Records excerpted from a collection
--*--

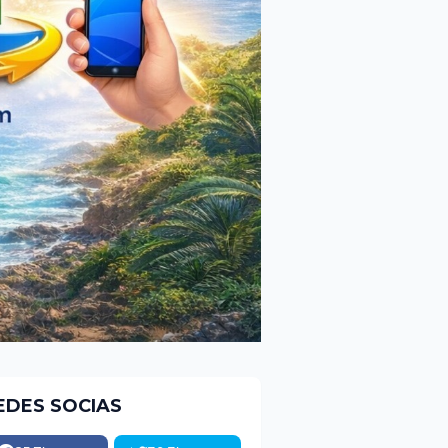
EDES SOCIAS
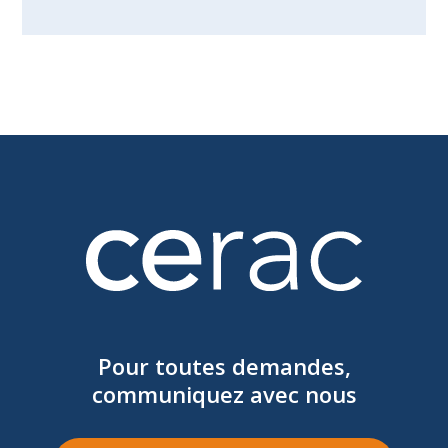
Pour toutes demandes,
communiquez avec nous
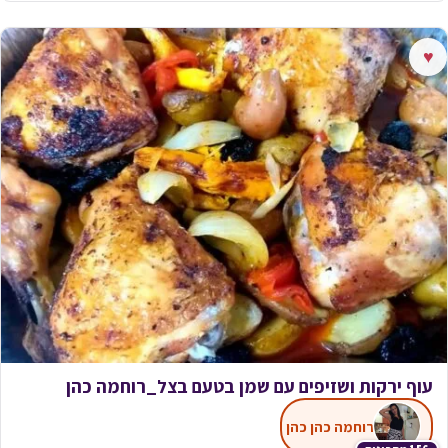
♥
עוף ירקות ושזיפים עם שמן בטעם בצל_רוחמה כהן
רוחמה כהן כהן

--*--

**Directions:**
Make a verbatim copy of all the entries and strip out the pictures.

**Expected answer:**
EDES SOCIAS
Pour toutes demandes,
communiquez avec nous
♥
עוף ירקות ושזיפים עם שמן בטעם בצל_רוחמה כהן
רוחמה כהן כהן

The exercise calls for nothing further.